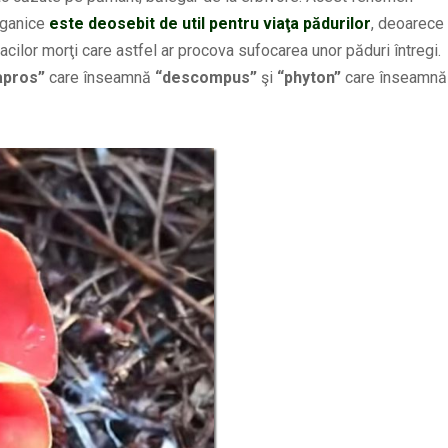
rganice
este deosebit de util pentru viaţa pădurilor
, deoarece
pacilor morţi care astfel ar procova sufocarea unor păduri întregi.
apros”
care înseamnă
“descompus”
şi
“phyton”
care înseamnă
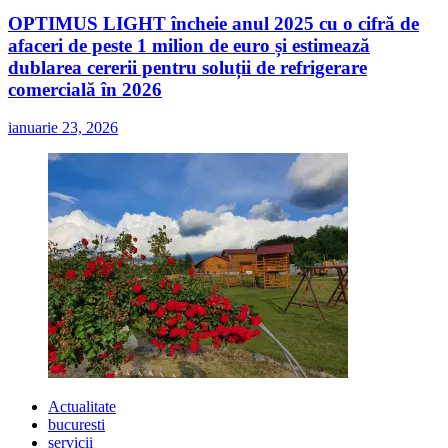
OPTIMUS LIGHT încheie anul 2025 cu o cifră de
afaceri de peste 1 milion de euro și estimează
dublarea cererii pentru soluții de refrigerare
comercială în 2026
ianuarie 23, 2026
Actualitate
bucuresti
servicii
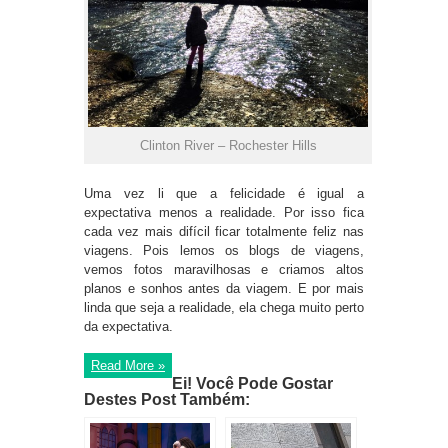
Clinton River – Rochester Hills
Uma vez li que a felicidade é igual a
expectativa menos a realidade. Por isso fica
cada vez mais difícil ficar totalmente feliz nas
viagens. Pois lemos os blogs de viagens,
vemos fotos maravilhosas e criamos altos
planos e sonhos antes da viagem. E por mais
linda que seja a realidade, ela chega muito perto
da expectativa.
Read More »
Ei! Você Pode Gostar
Destes Post Também:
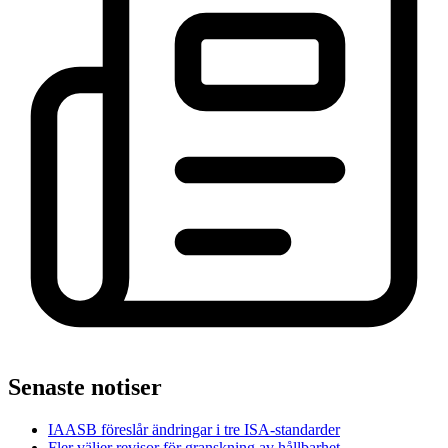
Senaste notiser
IAASB föreslår ändringar i tre ISA-standarder
Fler väljer revisor för granskning av hållbarhet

⁂

> [TASK DETAILS]:
Return every line from the material that contains the word "expectativa".

> [SOLVED PROBLEM]:
expectativa menos a realidade. Por isso fica
da expectativa.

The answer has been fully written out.